Over the past twenty years, hybrid unstable resonator technology has been shown to provide a systematic approach for enhancing the output power and improving the output mode quality of a particular class of large mode volume gas and solid state gain media lasers. This resonator technology can be generally described as having waveguide (or freespace gaussian) propagation in one transverse cavity dimension and unstable resonator propagation in a second transverse cavity dimension. Consequently, this technological approach, as exemplified in part by U.S. Pat. No. 4,719,639 (Ref. 1), U.S. Pat. No. 5,123,028 (Ref. 2) and U.S. Pat. No. 5,048,048 (Ref. 3), is ideally suited to laser gain media with a transverse cross section with a longer and a shorter side, the cross section being transverse to a cavity longitudinal axis.
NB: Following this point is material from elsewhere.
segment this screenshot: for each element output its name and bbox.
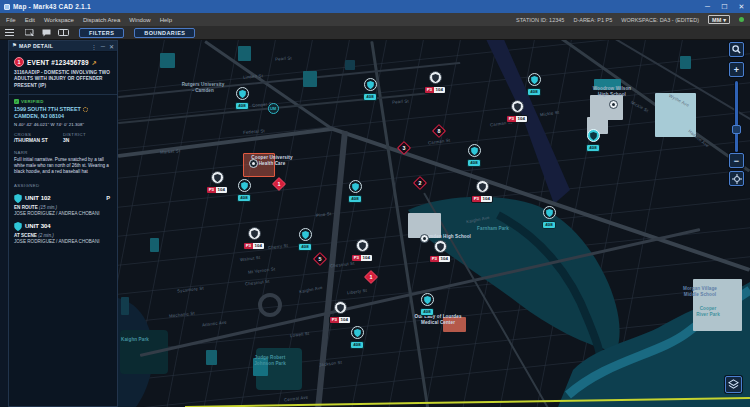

Such laser devices are variously described and known to those skilled in the art of high power lasers as slab or slice CO2 lasers or slab YAG lasers.
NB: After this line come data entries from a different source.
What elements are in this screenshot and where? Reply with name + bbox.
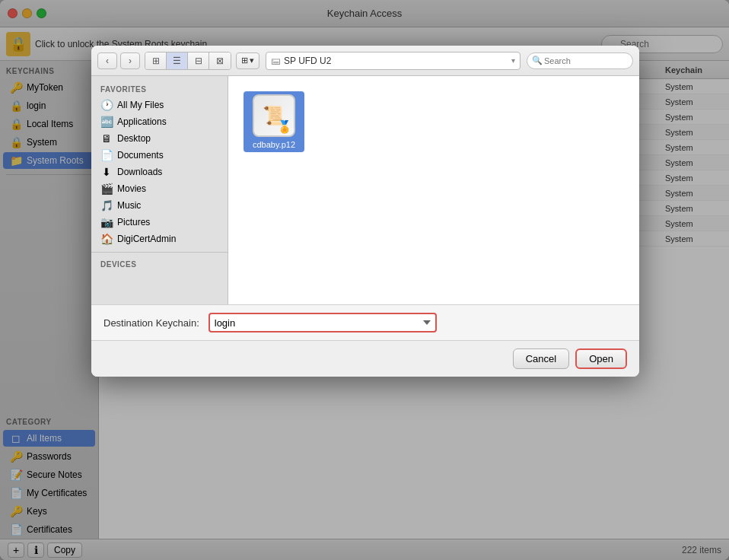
- file-sidebar: FAVORITES 🕐 All My Files 🔤 Applications …: [91, 76, 228, 304]
- file-item-label: Desktop: [117, 133, 151, 144]
- dialog-overlay: ‹ › ⊞ ☰ ⊟ ⊠ ⊞ ▾ 🖴 SP UFD U2 ▾: [0, 0, 729, 560]
- file-item-label: Downloads: [117, 167, 162, 177]
- file-search-icon: 🔍: [532, 56, 543, 65]
- file-content: 📜 🏅 cdbaby.p12: [228, 76, 639, 304]
- file-item-label: Applications: [117, 116, 167, 127]
- file-icon-cdbaby[interactable]: 📜 🏅 cdbaby.p12: [244, 91, 304, 152]
- file-item-digicertadmin[interactable]: 🏠 DigiCertAdmin: [91, 231, 228, 247]
- file-item-downloads[interactable]: ⬇ Downloads: [91, 164, 228, 180]
- file-item-desktop[interactable]: 🖥 Desktop: [91, 130, 228, 147]
- documents-icon: 📄: [100, 149, 113, 161]
- file-item-label: Documents: [117, 150, 164, 161]
- file-item-applications[interactable]: 🔤 Applications: [91, 113, 228, 130]
- file-sidebar-divider: [91, 252, 228, 253]
- file-item-label: Music: [117, 200, 141, 211]
- file-toolbar: ‹ › ⊞ ☰ ⊟ ⊠ ⊞ ▾ 🖴 SP UFD U2 ▾: [91, 46, 639, 76]
- location-bar: 🖴 SP UFD U2 ▾: [266, 52, 520, 70]
- file-search-input[interactable]: [527, 52, 633, 69]
- all-my-files-icon: 🕐: [100, 99, 113, 111]
- file-item-all-my-files[interactable]: 🕐 All My Files: [91, 97, 228, 113]
- movies-icon: 🎬: [100, 183, 113, 195]
- forward-button[interactable]: ›: [120, 52, 140, 69]
- column-view-button[interactable]: ⊟: [188, 52, 209, 69]
- desktop-icon: 🖥: [100, 132, 113, 145]
- location-dropdown-arrow[interactable]: ▾: [511, 56, 515, 65]
- file-browser-body: FAVORITES 🕐 All My Files 🔤 Applications …: [91, 76, 639, 304]
- digicertadmin-icon: 🏠: [100, 233, 113, 245]
- back-button[interactable]: ‹: [97, 52, 117, 69]
- downloads-icon: ⬇: [100, 166, 113, 178]
- arrange-arrow: ▾: [250, 56, 254, 65]
- file-item-label: All My Files: [117, 100, 164, 110]
- file-item-label: DigiCertAdmin: [117, 234, 176, 244]
- file-name: cdbaby.p12: [253, 140, 295, 149]
- view-buttons: ⊞ ☰ ⊟ ⊠: [145, 52, 231, 70]
- devices-label: DEVICES: [91, 257, 228, 272]
- icon-view-button[interactable]: ⊞: [145, 52, 167, 69]
- arrange-icon: ⊞: [241, 56, 248, 65]
- applications-icon: 🔤: [100, 116, 113, 128]
- cert-file-icon: 📜 🏅: [253, 94, 295, 137]
- pictures-icon: 📷: [100, 216, 113, 228]
- open-button[interactable]: Open: [575, 348, 627, 369]
- file-item-music[interactable]: 🎵 Music: [91, 197, 228, 214]
- favorites-label: FAVORITES: [91, 82, 228, 97]
- file-item-label: Pictures: [117, 217, 150, 228]
- arrange-button[interactable]: ⊞ ▾: [236, 52, 259, 69]
- cancel-button[interactable]: Cancel: [513, 348, 569, 369]
- file-item-movies[interactable]: 🎬 Movies: [91, 180, 228, 197]
- file-main: 📜 🏅 cdbaby.p12: [228, 76, 639, 304]
- music-icon: 🎵: [100, 199, 113, 212]
- file-browser-dialog: ‹ › ⊞ ☰ ⊟ ⊠ ⊞ ▾ 🖴 SP UFD U2 ▾: [91, 46, 639, 377]
- file-item-pictures[interactable]: 📷 Pictures: [91, 214, 228, 231]
- cert-ribbon-icon: 🏅: [277, 119, 292, 134]
- main-window: Keychain Access 🔒 Click to unlock the Sy…: [0, 0, 729, 560]
- location-drive-icon: 🖴: [271, 55, 281, 66]
- list-view-button[interactable]: ☰: [167, 52, 188, 69]
- destination-select[interactable]: login System Local Items: [209, 313, 437, 332]
- cover-flow-button[interactable]: ⊠: [209, 52, 231, 69]
- destination-keychain-row: Destination Keychain: login System Local…: [91, 304, 639, 340]
- dialog-buttons: Cancel Open: [91, 340, 639, 377]
- file-item-documents[interactable]: 📄 Documents: [91, 147, 228, 164]
- file-item-label: Movies: [117, 183, 146, 194]
- destination-label: Destination Keychain:: [103, 317, 199, 329]
- location-text: SP UFD U2: [284, 56, 508, 66]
As applied to CO2 lasers, hybrid unstable resonator technology continues to exploit the early attributes of unstable resonators initially stated four decades ago in Ref 4. Namely, (1) unstable resonators can have large mode volumes even in very short resonators, (2) the unstable configuration is readily adapted to adjustable diffraction output coupling, and (3) the analysis indicates that unstable resonators should have very substantial discrimination against higher-order transverse modes. Thus, for example, lasers made according the teachings in the above-cited '028 patent achieve sealed-off CO2 output powers of over 500 W in package sizes of about 1 meter long.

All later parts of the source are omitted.